TBP O-GlcNAcylation at T114 regulates formation of the B-TFIID complex and is critical for metabolic gene regulation.

In eukaryotes, gene expression is performed by three RNA polymerases that are targeted to promoters by molecular complexes. A unique common factor, the TATA-box binding protein (TBP), is thought to serve as a platform to assemble pre-initiation complexes competent for transcription. Herein, we describe a novel molecular mechanism of nutrient regulation of gene transcription by dynamic O-GlcNAcylation of TBP. We show that O-GlcNAcylation at T114 of TBP blocks its interaction with BTAF1, hence the formation of the B-TFIID complex, and its dynamic cycling on and off of DNA. Transcriptomic and metabolomic analyses of TBPT114A CRISPR/Cas9 edited cells showed that loss of O-GlcNAcylation at T114 increases TBP binding to BTAF1 and directly impacts expression of 408 genes. Lack of O-GlcNAcylation at T114 is associated with a striking reprograming of cellular metabolism induced by a profound modification of the transcriptome, leading to gross alterations in lipid storage.

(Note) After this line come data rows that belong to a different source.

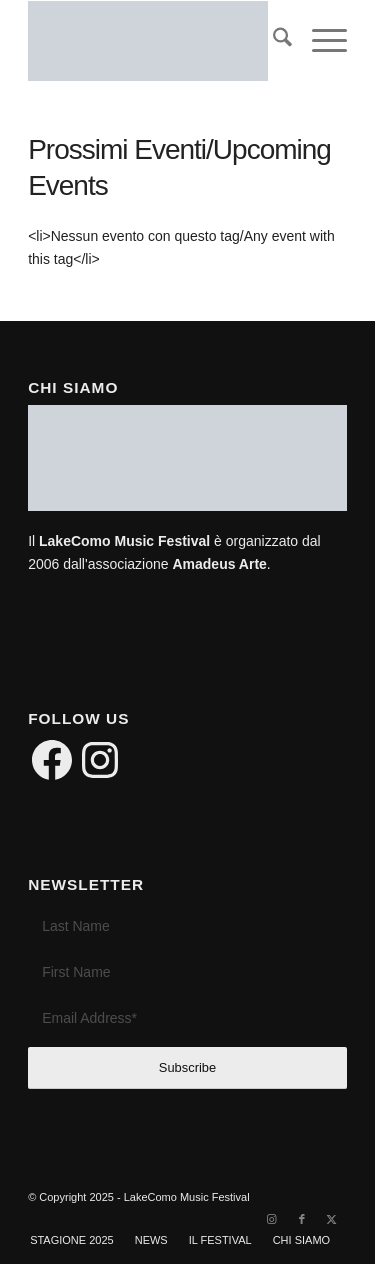 The width and height of the screenshot is (375, 1264). I want to click on [Link to Instagram], so click(272, 1219).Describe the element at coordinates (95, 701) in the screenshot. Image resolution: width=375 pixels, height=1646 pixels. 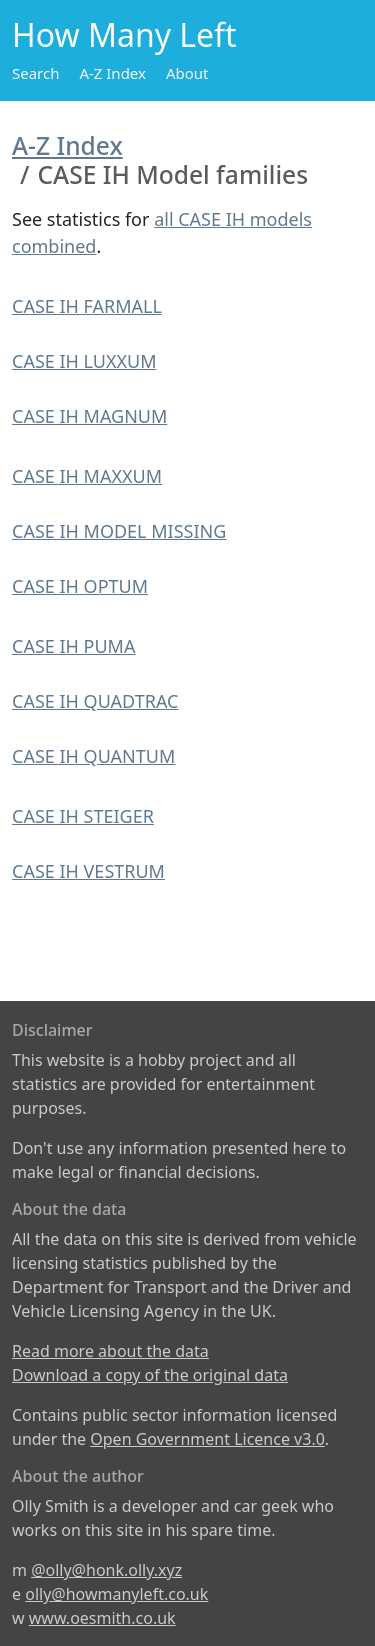
I see `CASE IH QUADTRAC` at that location.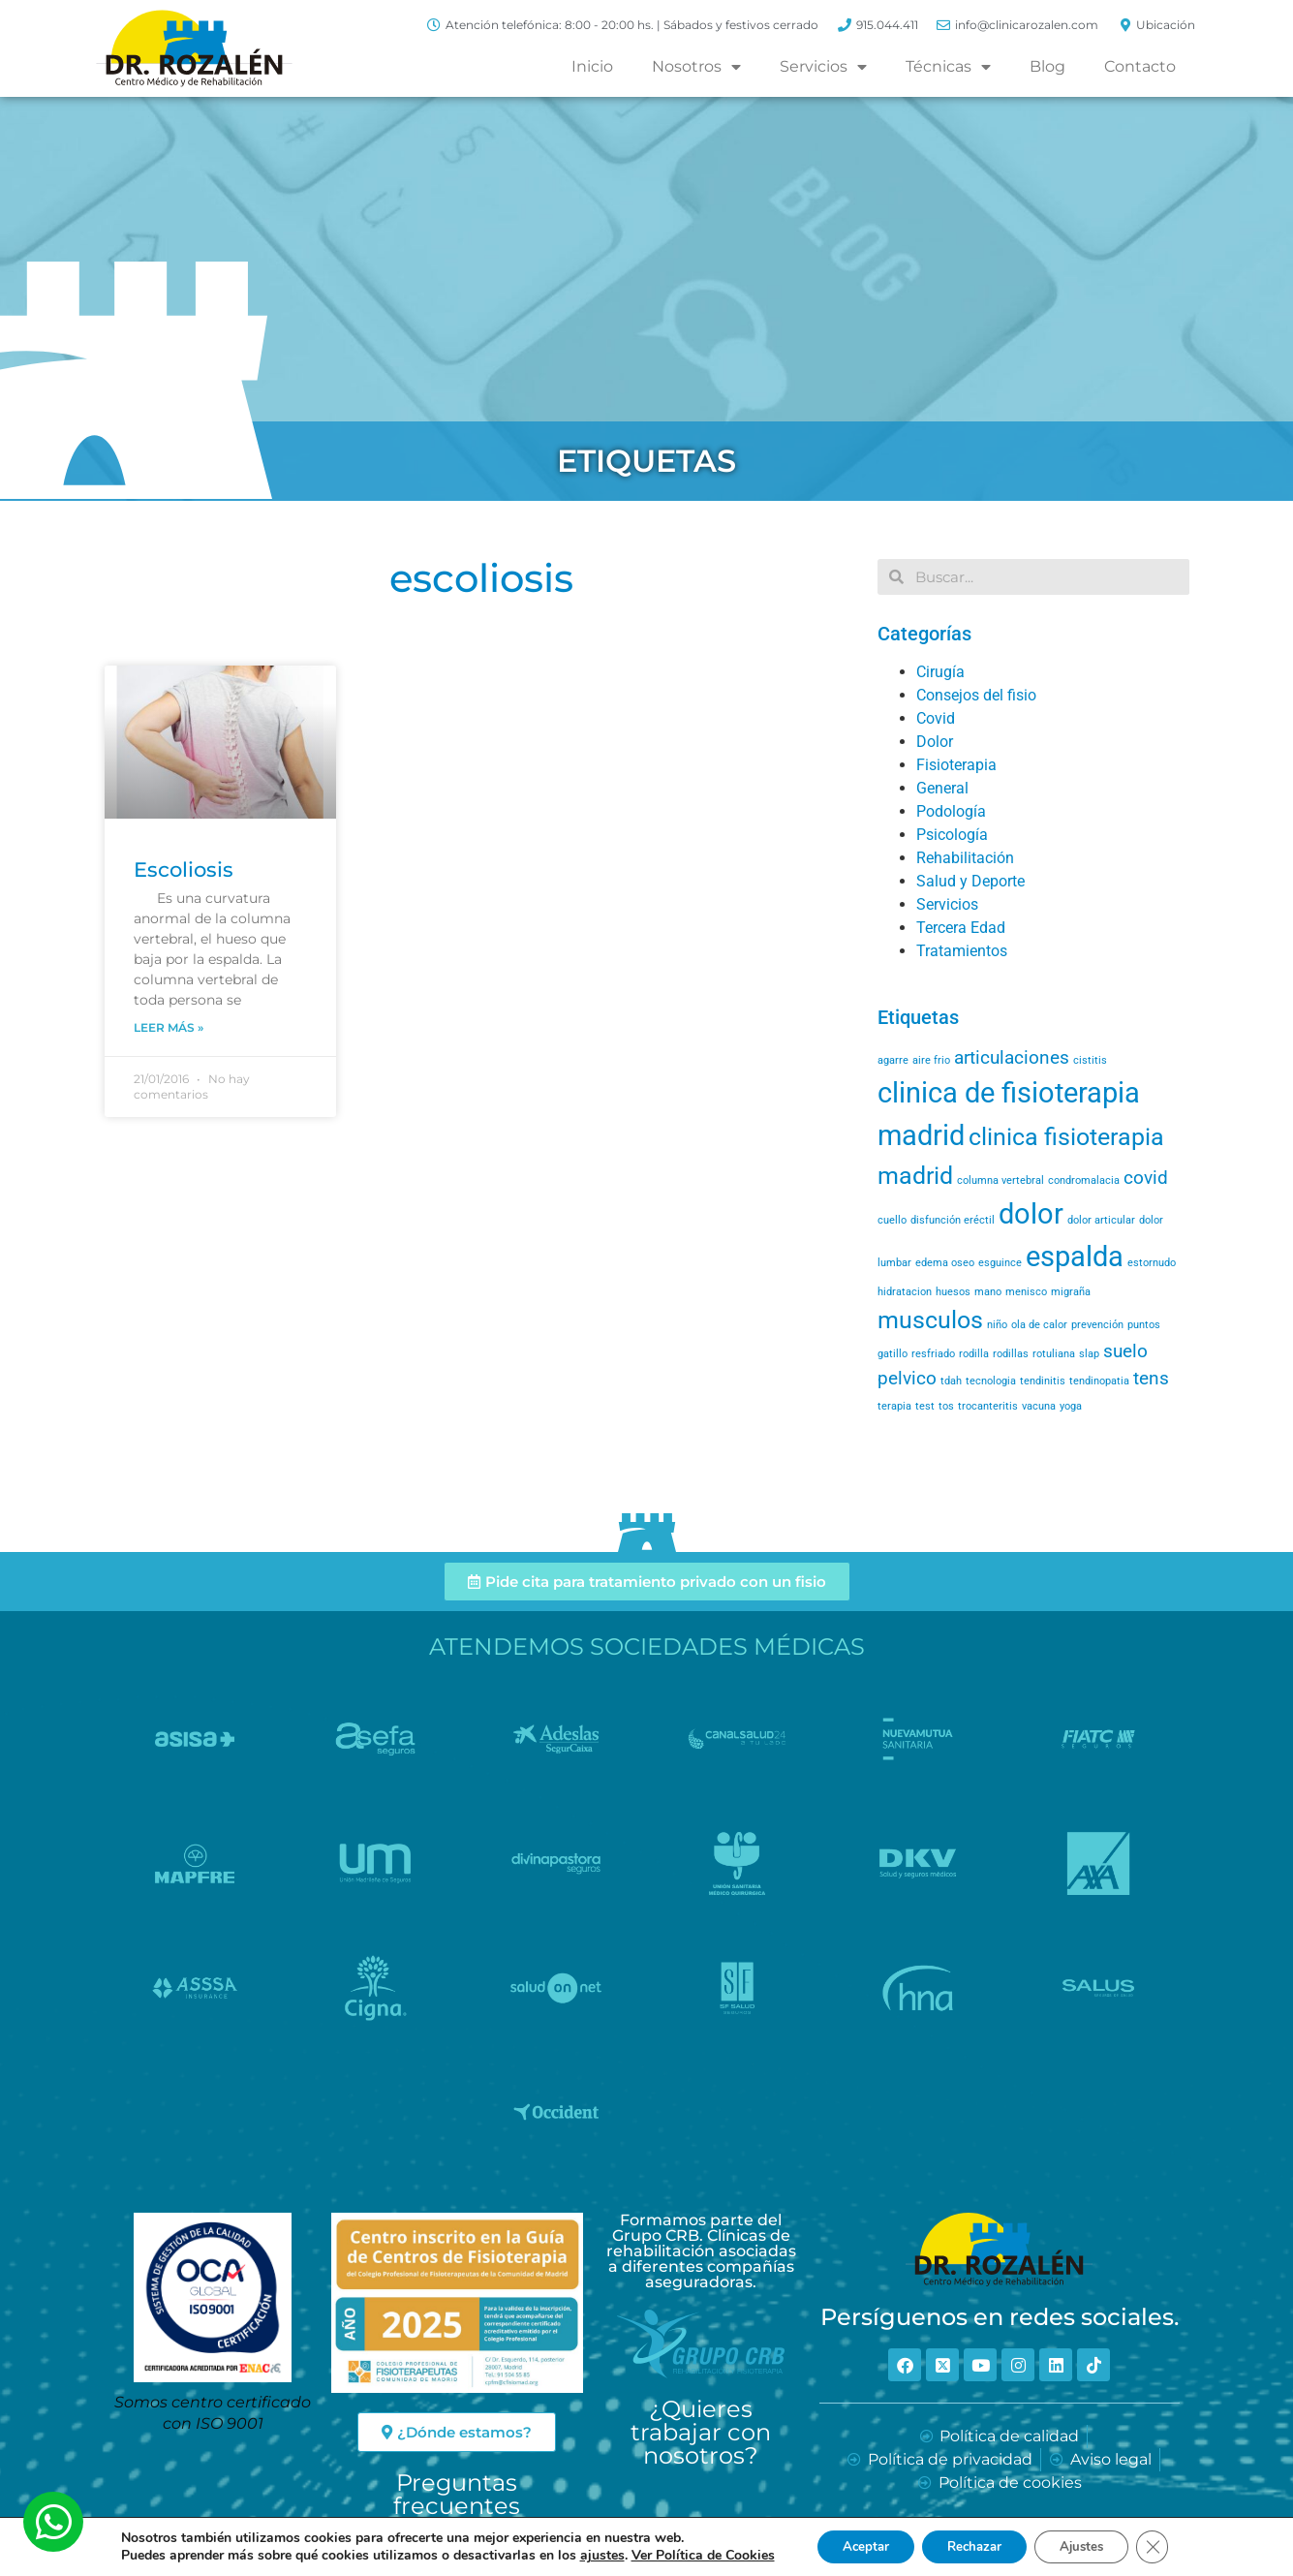 This screenshot has width=1293, height=2576. Describe the element at coordinates (925, 1406) in the screenshot. I see `test [test (1 elemento)]` at that location. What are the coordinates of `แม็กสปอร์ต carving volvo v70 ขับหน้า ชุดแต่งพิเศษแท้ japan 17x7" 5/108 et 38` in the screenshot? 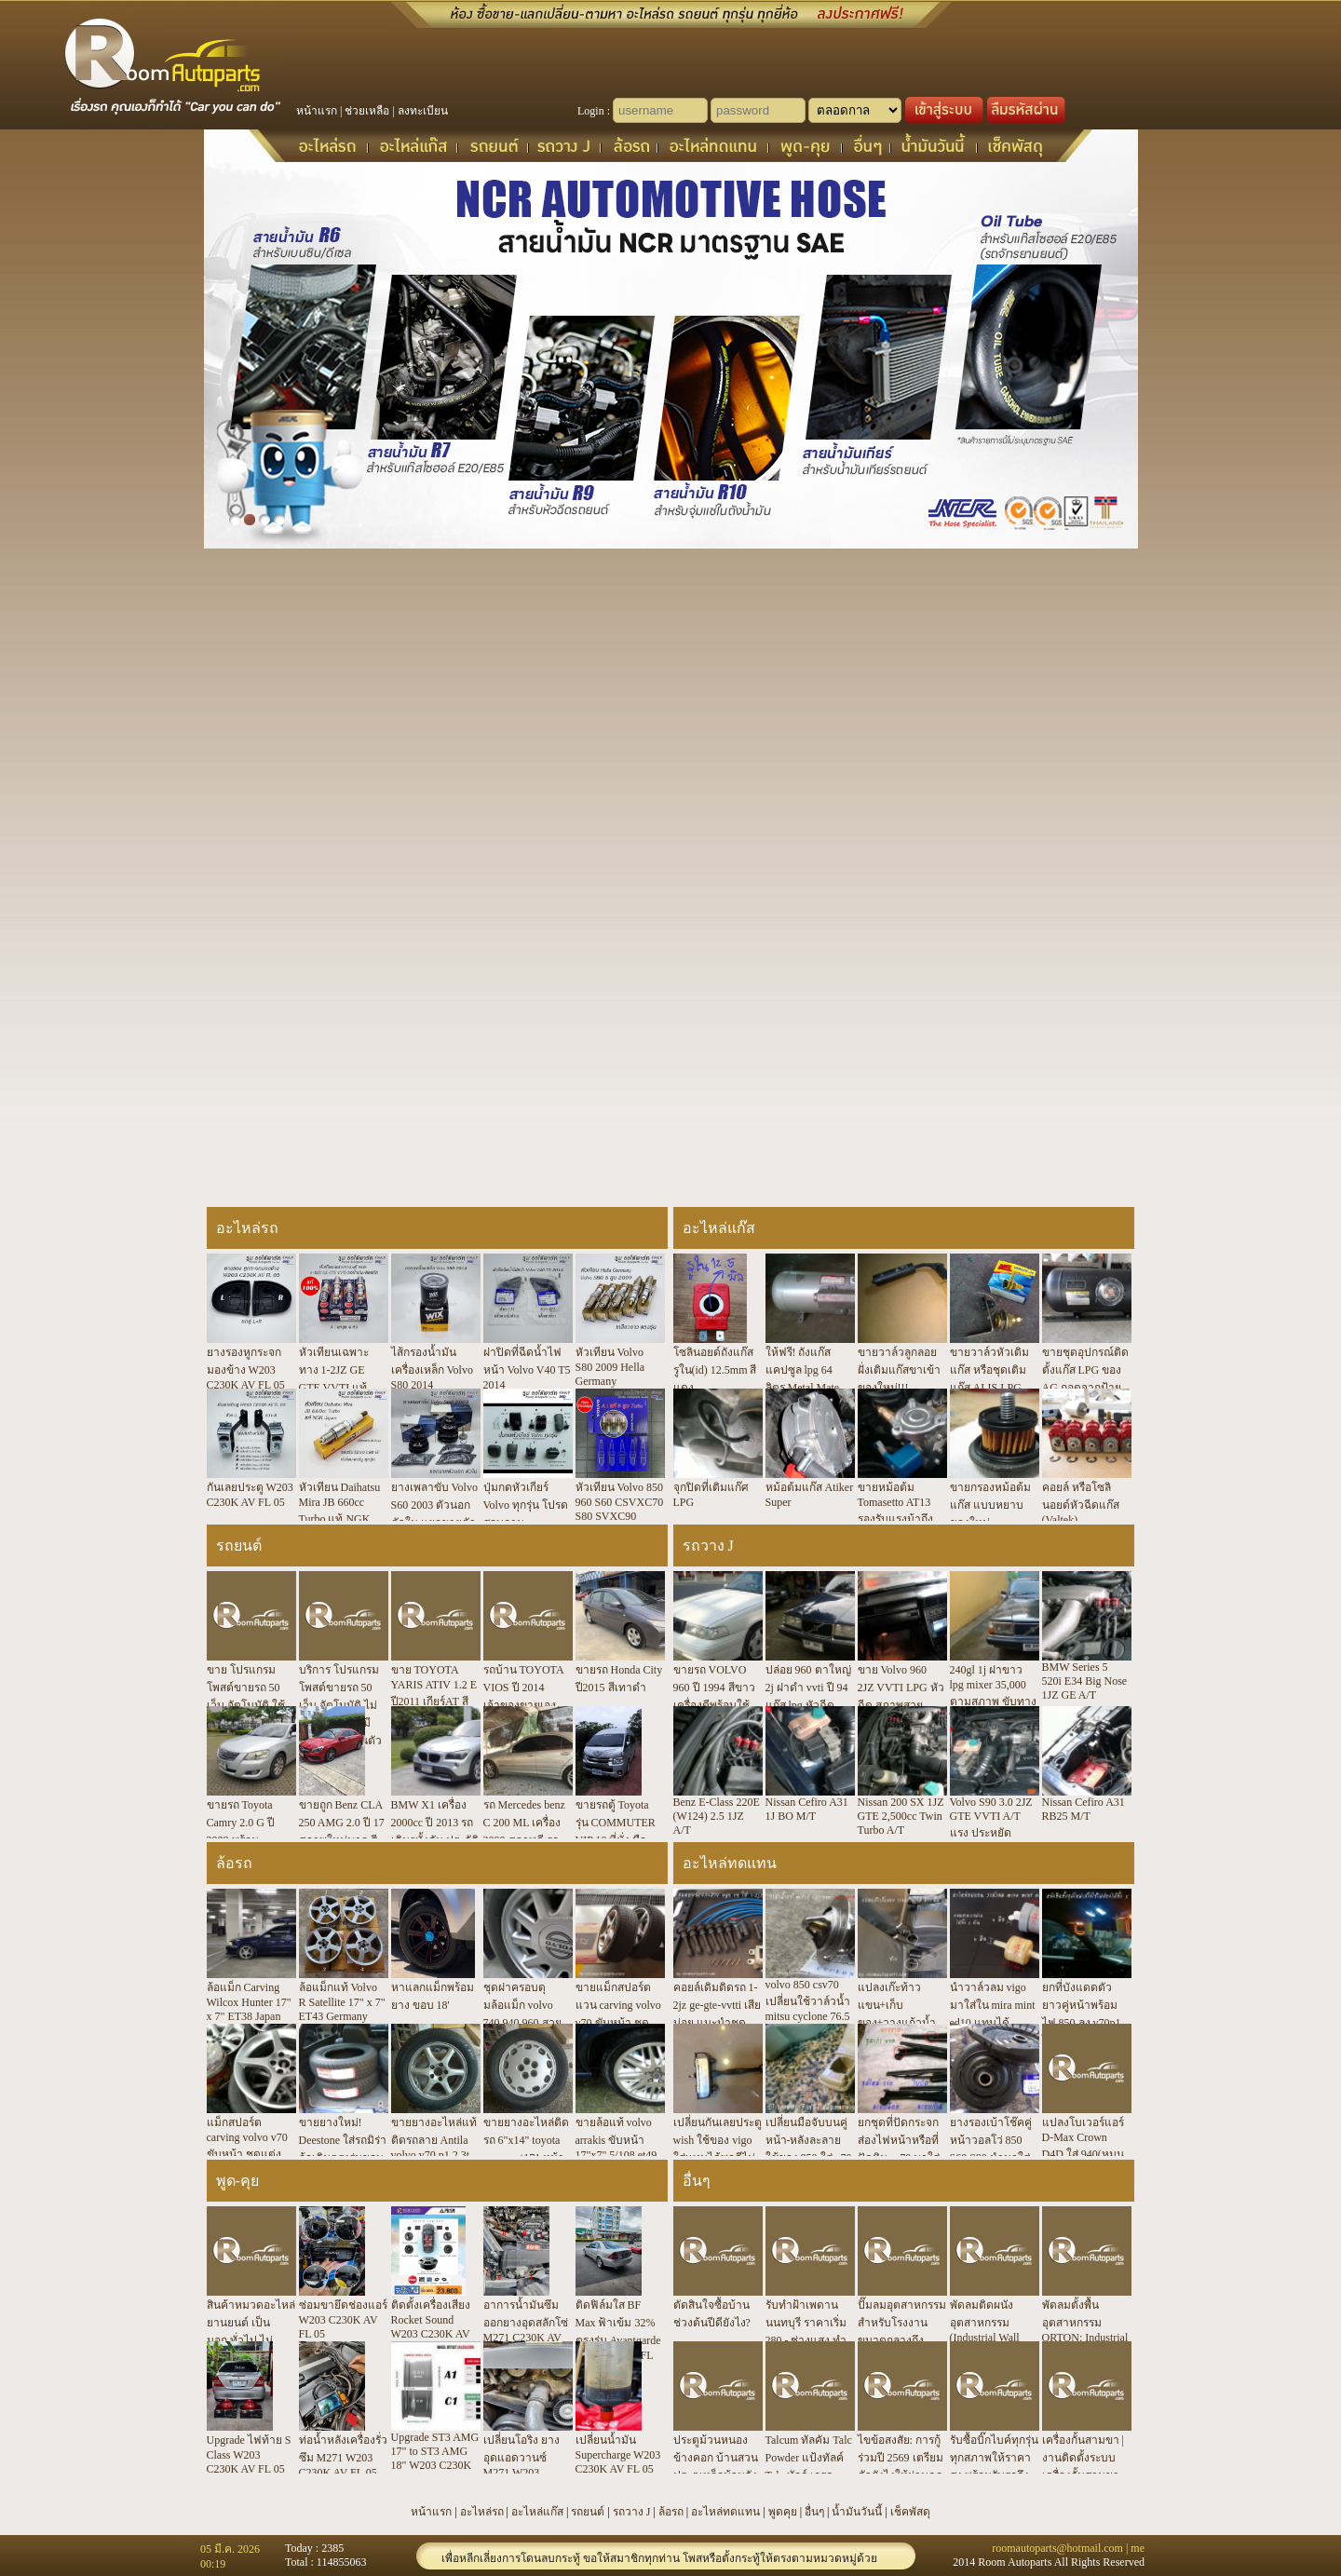 It's located at (247, 2154).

在真核生物中，基因表达由三类RNA聚合酶（RNA polymerases）完成，这些聚合酶通过分子复合物靶向结合至启动子（promoter）。目前认为，一类独特的通用因子——塔塔框结合蛋白（TATA-box binding protein，TBP）可作为组装具备转录活性的预起始复合物的平台。本文报道了一种通过TBP的动态O-连接N-乙酰葡糖胺糖基化（O-GlcNAcylation）实现营养调控基因转录的全新分子机制。本研究发现，TBP第114位苏氨酸位点的O-连接N-乙酰葡糖胺糖基化会阻断其与BTAF1的相互作用，进而阻碍B-TFIID复合物的形成，并影响TBP在DNA上的动态循环结合与解离。对经CRISPR/Cas9编辑的TBPT114A细胞开展转录组学与代谢组学分析后发现，T114位点O-连接N-乙酰葡糖胺糖基化的缺失会增强TBP与BTAF1的结合，并直接影响408个基因的表达水平。T114位点O-连接N-乙酰葡糖胺糖基化的缺失，会引发因转录组显著改变所导致的细胞代谢重编程，最终造成脂质储存的严重异常。